This is something every single one of us is finally able to say to our children and grandchildren later in the future. What a magnificent feat by mankind!
If you follow scientific news and trending topics, you probably have noticed lately the hype about the first photo ever of a Black Hole. Well that happened yesterday; it is real! If you haven’t noticed that, well, allow me to blow your mind by taking you on a journey into deep space to explore together what a black hole is, what it looks like and why it took us all the way until now to actually see one in reality.
What is a black hole?
A black hole is one of the weirdest yet most fascinating cosmic objects ever discovered. It is literally absorbing not just our attention and interest, but also everything that comes close to it. Here’s a definition that you probably heard somewhere. A black hole is a point in space that has a very large amount of gravity that not even light can escape it. In simpler words, it is a place in space that sucks anything that passes by it, even the fastest thing in the universe – light; thus the name black hole. Consider Earth’s gravity, for example. If you throw a ball upwards in the air, because of the effect of gravity, the ball slows down until it reaches a point where it stops mid-air and then falls all the way back to Earth. If it weren’t for gravity, the ball would ideally continue going upwards, away from Earth. In fact, all of us would be moving away from Earth if it weren’t for gravity. Anyway, back to the point. Instead of throwing a ball, consider flashing light into the sky. If you were to do this close to a black hole instead of on Earth – provided that you’re still alive and not spaghettified into it – the light wouldn’t have the chance to even go upwards. Its fate is to fall into the hole, just like you and everything else, due to the immense gravity there is.
Can it get any weirder? Why of course it can! At the center of a black hole is something that scientists call a singularity. It is a point that has zero size and infinite density. Yes, zero size and infinite density! Are you confused? Don’t worry. At this point, almost everyone’s mind starts to malfunction, because we cannot really comprehend in our brains such amounts. But that’s okay, at least the math checks out, and so far, this has been the most accurate depiction of what a black hole is.

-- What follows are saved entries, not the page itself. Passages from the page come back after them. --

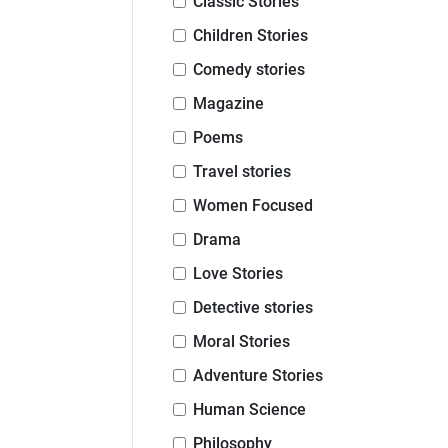
Classic Stories
Children Stories
Comedy stories
Magazine
Poems
Travel stories
Women Focused
Drama
Love Stories
Detective stories
Moral Stories
Adventure Stories
Human Science
Philosophy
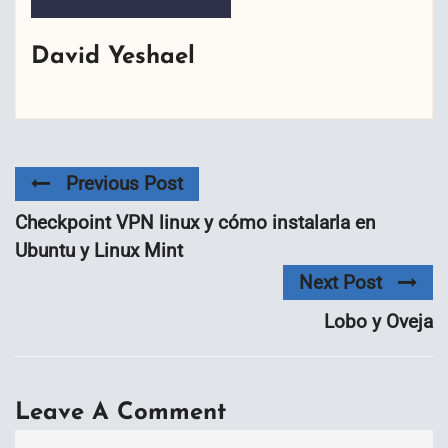
David Yeshael
Previous Post
Checkpoint VPN linux y cómo instalarla en
Ubuntu y Linux Mint
Next Post
Lobo y Oveja
Leave A Comment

I’m going to kick it up a notch. Are you ready? Anything can become a black hole. Yes, anything – well, at least in theory. You see, in reality, a black hole forms when a star collapses into itself because its gravity becomes stronger than the forces pushing it outwards. This means, all that gigantic mass gets cramped into smaller and smaller sizes, which makes it denser and denser, all the way until it reaches zero size and infinite density – which we all know by now as a singularity. Now, don’t worry. Your “beautiful” dog and that “awesome” cat of yours are not going to collapse into themselves and become black holes, unless you feed them enough that they become the mass of a star, like the sun, for example. That’s highly unlikely, though.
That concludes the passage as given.